Problem Set #1
12/7/2021
Components of real gross domestic product in percentage terms
Consumption
Consumption contributes the most to the overall real GDP.
Consumption grew as its portion of GDP continued to grow for 1965 until 1978. Following 1978 consumption fell as a part as a percentage of GDP most of this fall in consumption was filled in by domestic investment. This fall in consumption has much to do with the period of oil shortages in the U.S. causing the consumers to spend less. The rapid increase in consumption related to GDP is related to the domestic money supply that was in circulation feeling the effect of deflation. After this period we see a stable period of consumption growth that was helped to stabilize the economy after the unrest of the late seventies and early eighties. During 1997 we see one of the larges periods of consumption growth much to do with the increase in products in the investment and consumption components compared to government spending and net exports. After the United States deals with the dot com bubble we see stagnation in the consumption growth. This is the case until we see ourselves in the great recession in which consumption falls seemingly much to do with increases in government stimulus. The ten years following we see a recovery in consumption that then was followed by COVID-19 crisis.
Government
This graph showing the percent of GDP related to government spending has been outpaced by the other sectors greatly. This data finds that government spending has some relative inverse correlation with investment and consumption. This makes intuitive sense due to the economic understanding that as decreases in consumption and investment occur government spending is either independent from price pressures or fulfilling their mandate to stimulate employment. Most all of the spikes in percent of GDP can be explained by one of these two factors.
Investment
When looking at Investment as a percentage of GDP it seems to be the most reactive of the components to economic factors. Domestic investment has trended to always be in a phase of expansion or contraction and rarely stabilizing. Growth of investment when looking at it terms of percent of GDP often finds itself in phases of growth in which it increases 30-50% in a five to ten year time frame.

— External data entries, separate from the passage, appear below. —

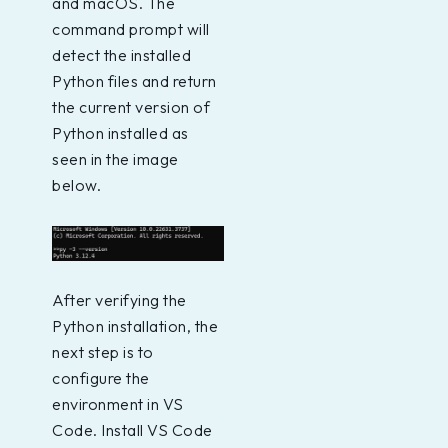
and macOS. The
command prompt will
detect the installed
Python files and return
the current version of
Python installed as
seen in the image
below.
After verifying the
Python installation, the
next step is to
configure the
environment in VS
Code. Install VS Code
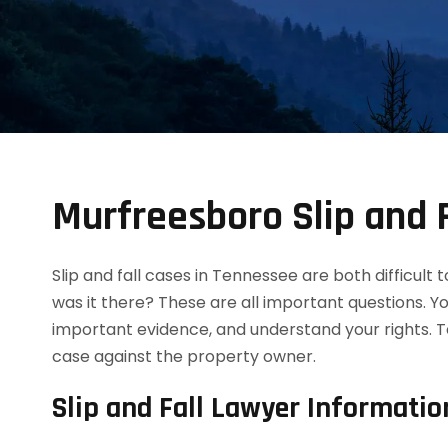
Murfreesboro Slip and 
Slip and fall cases in Tennessee are both difficult
was it there? These are all important questions. Y
important evidence, and understand your rights. T
case against the property owner.
Slip and Fall Lawyer Informatio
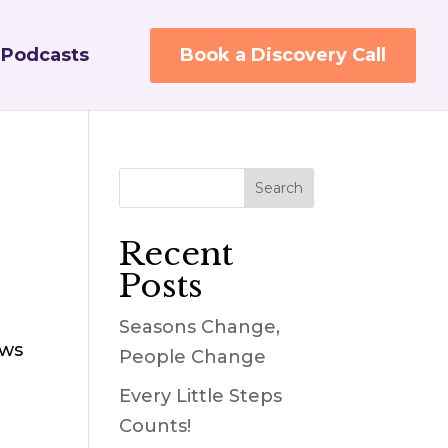
Podcasts
Book a Discovery Call
Recent
Posts
Seasons Change,
ows
People Change
Every Little Steps
Counts!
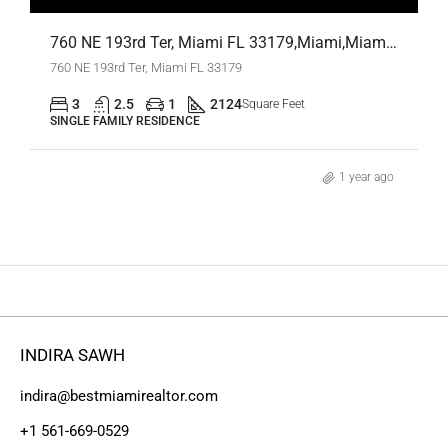
760 NE 193rd Ter, Miami FL 33179,Miami,Miami-Dade County,Residential
760 NE 193rd Ter, Miami FL 33179
3
2.5
1
2124
Square Feet
SINGLE FAMILY RESIDENCE
1 year ago
INDIRA SAWH
indira@bestmiamirealtor.com
+1 561-669-0529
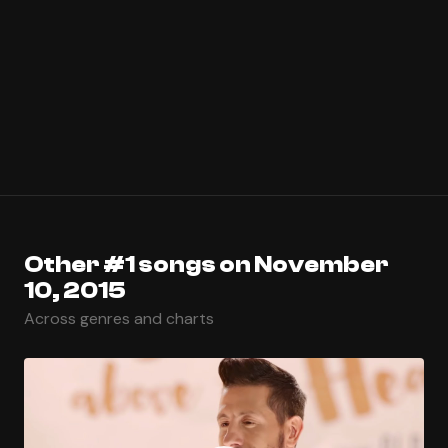
Other #1 songs on November
10, 2015
Across genres and charts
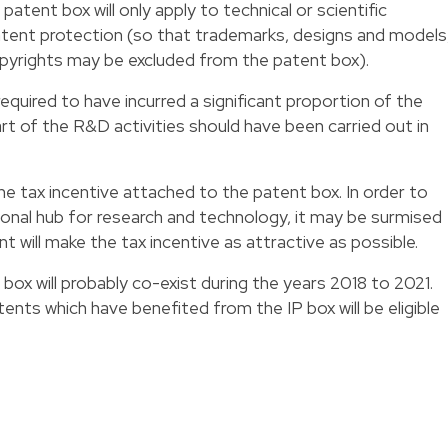
he patent box will only apply to technical or scientific
atent protection (so that trademarks, designs and models
opyrights may be excluded from the patent box).
quired to have incurred a significant proportion of the
t of the R&D activities should have been carried out in
the tax incentive attached to the patent box. In order to
onal hub for research and technology, it may be surmised
ill make the tax incentive as attractive as possible.
 box will probably co-exist during the years 2018 to 2021.
tents which have benefited from the IP box will be eligible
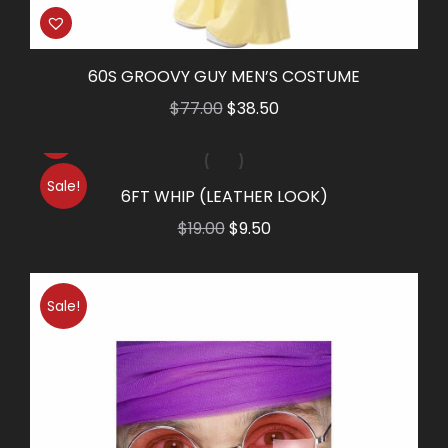
60S GROOVY GUY MEN’S COSTUME
Original
Current
$
77.00
$
38.50
price
price
was:
is:
Sale!
$77.00.
$38.50.
6FT WHIP (LEATHER LOOK)
Original
Current
$
19.00
$
9.50
price
price
was:
is:
Sale!
$19.00.
$9.50.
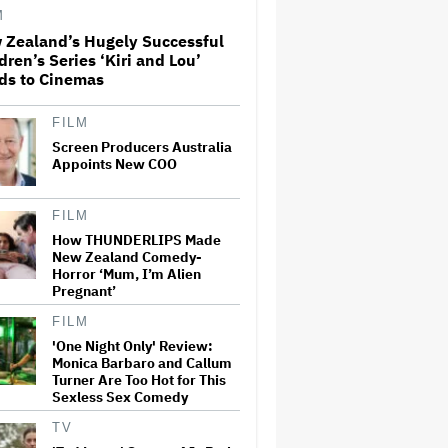
Movie: 'We Need Art That Is
M
Truthful' About the 'Necessity
 Zealand’s Hugely Successful
of…
dren’s Series ‘Kiri and Lou’
Joyce Carol Oates Defends
ds to Cinemas
'The Odyssey' and Slams
Translator for Scathing
Review: 'Speaks in the Crude
FILM
Language of MAGA Folks'
Screen Producers Australia
Appoints New COO
'Ted Lasso' Season 4 Is Both a
Promising Reboot and a
Tedious Sequel: TV Review
FILM
How THUNDERLIPS Made
New Zealand Comedy-
This Mockumentary Takes
Horror ‘Mum, I’m Alien
Viewers Deep Into the New
Pregnant’
Zealand Bush
FILM
'One Night Only' Review:
Monica Barbaro and Callum
Eli Roth Admits 'Ice Cream
Turner Are Too Hot for This
Man' Features AI-Assisted
Sexless Sex Comedy
Shots After Suggesting
Otherwise: 'I Misspoke'
TV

Period of interest in the eighties include a rapid decrease in investment that was followed in all other components with a relative inverse movement of equal magnitude. This was quickly followed by a increase in investment as it seems tensions fell regarding trust in domestic investment. During the 1990s we see the largest period of consistent growth in investment seeming to have to do with the dot com boom that crazed the United States. This was then met with a decline as many of these firms collapsed. We see a relative recovery after this period then we are met with the largest decline during the recorded periods. This was caused by the great recession that was a culmination of collapse caused by insolvent domestic investment.
Net Exports
Net Exports has seen the largest continuous decline in regards to contribution GDP due to the continued negative implications of our trade deficit. This deficit has continued to widen as most United States firms find that the input cost of producing their products in other countries is too much of a opportunity to forgo. Much of the early fighting against the decline leading into the 2000s was seemingly created from our innovations in the space of science and technological production. The midway of 2000 we see a paradigm shift in which consumption and investment increase so quickly that paired with the outsourcing and competitors in the technology space we find our selves in a deficit we work to climb ourselves out of. Much of the rapid climb that we see in 2008 does not seem to be caused by increases in net exports but more likely due to the decrease of GDP contributed by investment and consumption. We sustained increases in net exports while investment and consumption work to recover, but we continue to lose ground in production to developing countries.
All of the Elements together
I cannot get a legend to populate in ggplot with this area plot, but didn’t feel that it was a big enough issue to bother anyone with. Aquamarine being consumption, blue being government, orange being investment, and purple being net exports.
This area plot shows off well how the four pieces trend.